The Other Side of Lee
This article is from the archive of The New York Sun before the launch of its new website in 2022. The Sun has neither altered nor updated such articles but will seek to correct any errors, mis-categorizations or other problems introduced during transfer.

No great American general has been so encrusted with pious cliché as Robert E. Lee. White-bearded, in impeccable gray cape and spit-polished boots, he stands in the national imagination in a posture of permanent nobility. In his portraits he seems forever posing for a monument. Whether astride Traveler, his equally noble horse, or standing in a doorway, hat in hand but with defiant gaze, in the great portrait by Mathew Brady taken a few days after Appomattox, Lee appears the embodiment of some ill-defined but powerful ideal. It isn’t merely “honor” or “manliness” or “duty and diligence” or even “dignity in defeat,” but some fuzzy amalgam of them all. The vagueness enhances the reverence his image inspires. At its most extreme, in a painting by the Southern artist Clyde Broadway, Lee appears as one member of a trinity composed of Jesus and Elvis, all three brightly haloed and surmounted by throbbing magnolia blossoms. The triptych, an icon of kitsch, is all the more ghastly for its poignancy.
The painting is reproduced in Elizabeth Brown Pryor’s brilliant “Reading the Man: A Portrait of Robert E. Lee Through his Private Letters” (Viking, 682 pages, $29.95). Ms. Pryor’s title is taken from Stephen Vincent Benét’s epic poem “John Brown’s Body,” in which he says of Lee, “And nothing helps us yet to read the man.” Ms. Pryor has taken this challenge literally. She reads Lee through his voluminous and little-known correspondence, the bulk of which remains — astonishingly enough — not in state or regional archives, but in the possession of Lee’s descendants. An acclaimed historian, whose earlier biography of Clara Barton remains the classic account, Ms. Pryor turns out to be a shrewd and astute exegete of this most enigmatic of men. Her reading strips away the distortions of adulation to lay bare a living man in his many terrible contradictions.
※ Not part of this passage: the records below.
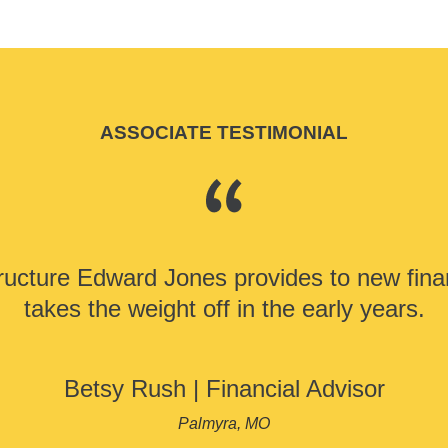
ASSOCIATE TESTIMONIAL
ructure Edward Jones provides to new finan
takes the weight off in the early years.
Betsy Rush
|
Financial Advisor
Palmyra, MO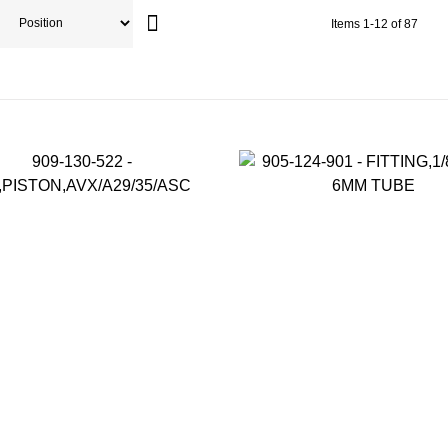
Items
1
-
12
of
87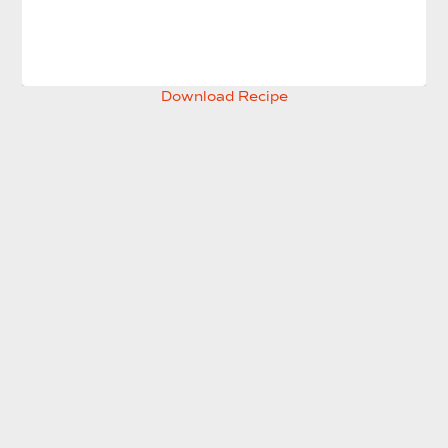
Download Recipe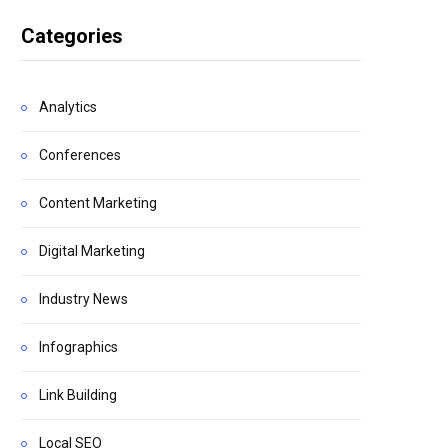
Categories
Analytics
Conferences
Content Marketing
Digital Marketing
Industry News
Infographics
Link Building
Local SEO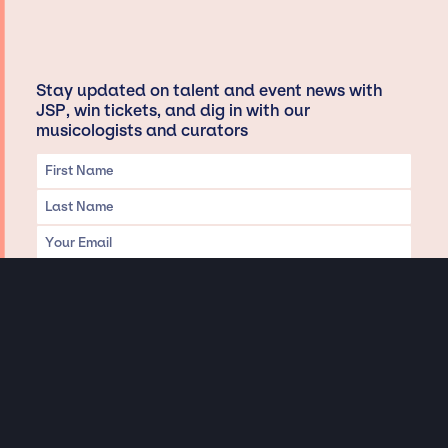
Stay updated on talent and event news with
JSP, win tickets, and dig in with our
musicologists and curators
Privacy & Data handling
Hey There! A little disclaimer:
As a creative agency focused on talent, Jay Siegan Presents is here to help you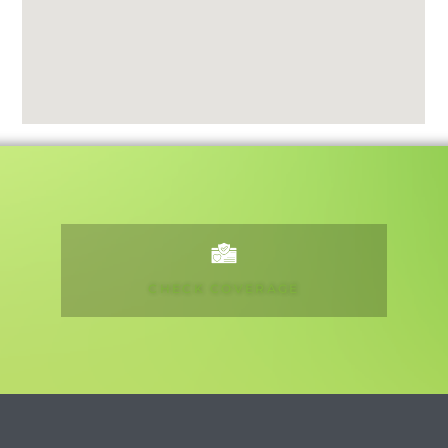
CHECK COVERAGE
Ms. Pryor’s method is as original as her analysis. She begins each chapter with a letter or letters, from Lee as well as from his wife and family along with many others, and presents them without comment. The approach is disorienting at first but proves effective. Through it we become momentary eavesdroppers on long-vanished conversations. In her chapters, she then traces Lee and his family, from the American Revolution (in which his father, the rascally and heroic Lighthorse Harry Lee made his name) well into Reconstruction. The book becomes a kind of dialogue, not only between the correspondents who are quoted, but between the author and her subjects, between our century and theirs.
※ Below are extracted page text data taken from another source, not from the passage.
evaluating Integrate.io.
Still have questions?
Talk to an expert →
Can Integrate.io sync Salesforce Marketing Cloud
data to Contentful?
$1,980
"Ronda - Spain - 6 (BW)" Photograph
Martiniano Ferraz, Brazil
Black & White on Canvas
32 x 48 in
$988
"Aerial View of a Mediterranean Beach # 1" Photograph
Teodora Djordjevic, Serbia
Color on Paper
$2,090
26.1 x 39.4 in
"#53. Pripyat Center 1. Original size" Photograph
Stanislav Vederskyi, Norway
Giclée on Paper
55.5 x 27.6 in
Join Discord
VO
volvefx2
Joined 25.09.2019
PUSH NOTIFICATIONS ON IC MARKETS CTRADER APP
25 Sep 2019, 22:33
Ms. Pryor isn’t out to debunk Lee, but she doesn’t excuse him either. Of his fabled sense of honor, she notes that, “honor was bound up with family connections and local reputation and a desire to avoid public shame. For those who felt it keenly, the individual consideration of honor could take precedence over civic order.” Such a code led Lee to resign his commission in the military rather than find himself commanded to lead an invasion of Virginia at the outbreak of the Civil War. But Ms. Pryor notes too that “in military circles it was ‘dishonorable’ to resign because of unwelcome orders. Lee acted on this definition of honor at the very time he was ‘dishonoring’ vows of 30 years.” And, as she further points out, Lee was motivated as much by his resentment of the North and his hatred of Abolitionists as by lofty principles of personal honor.
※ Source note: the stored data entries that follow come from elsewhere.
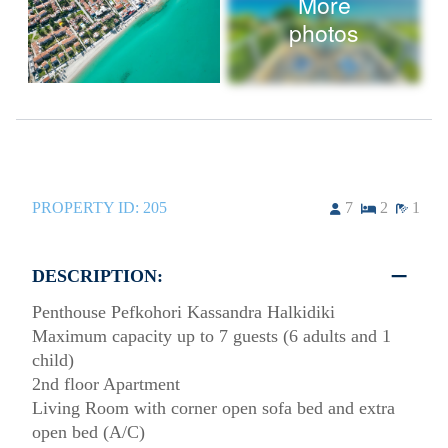
More
photos
PROPERTY ID:
205
7
2
1
DESCRIPTION:
Penthouse Pefkohori Kassandra Halkidiki
Maximum capacity up to 7 guests (6 adults and 1
child)
2nd floor Apartment
Living Room with corner open sofa bed and extra
open bed (A/C)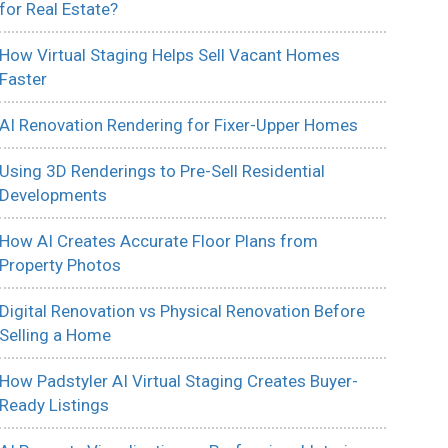
for Real Estate?
How Virtual Staging Helps Sell Vacant Homes
Faster
AI Renovation Rendering for Fixer-Upper Homes
Using 3D Renderings to Pre-Sell Residential
Developments
How AI Creates Accurate Floor Plans from
Property Photos
Digital Renovation vs Physical Renovation Before
Selling a Home
How Padstyler AI Virtual Staging Creates Buyer-
Ready Listings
The most disturbing chapters deal with Lee’s views on slavery. He thought slavery an evil system not because it stripped slaves of freedom and dignity but because it was such an awful burden on slave owners. For Lee, slavery formed part of some inscrutable providential design through which slaves might someday rise to a higher condition (though never to the level of whites). He was a brutal slave owner, destroying families to make a quick profit. “By 1860 he had broken up every family but one on the estate,” Ms. Pryor writes. Once he had a runaway slave given 50 lashes, urging his constable to “lay it on well,” and then had brine poured onto the victim’s flayed back — this was a slave who had been manumitted at Lee’s father-in-law’s death but whom Lee refused to free. Despite Ms. Pryor’s best efforts to put all this in context, Lee stands revealed as both cruel and hypocritical.
Lee had wit and grace in abundance, as his letters prove. And they display other unsuspected aspects of his personality. He was a lifelong flirt, indulging in startling sexual innuendo with female friends and relatives. He was a domestic tyrant who adored his children, lavishing them alternately with caresses and commands. But despite his considerable charm, something cold, some abstractly calculating tendency, characterized Lee. His troops regarded him as a father, but he let them be butchered by the thousands without so much as a backward glance; most conspicuously at Gettysburg, when even his own generals stood appalled. As Ms. Pryor shows throughout, Lee was simply unable to imagine the lives of others, whether slaves torn from their families or young soldiers squandered in suicidal charges. In crucial ways, Lee the man was more hollow — and more heartless — than the icon he became.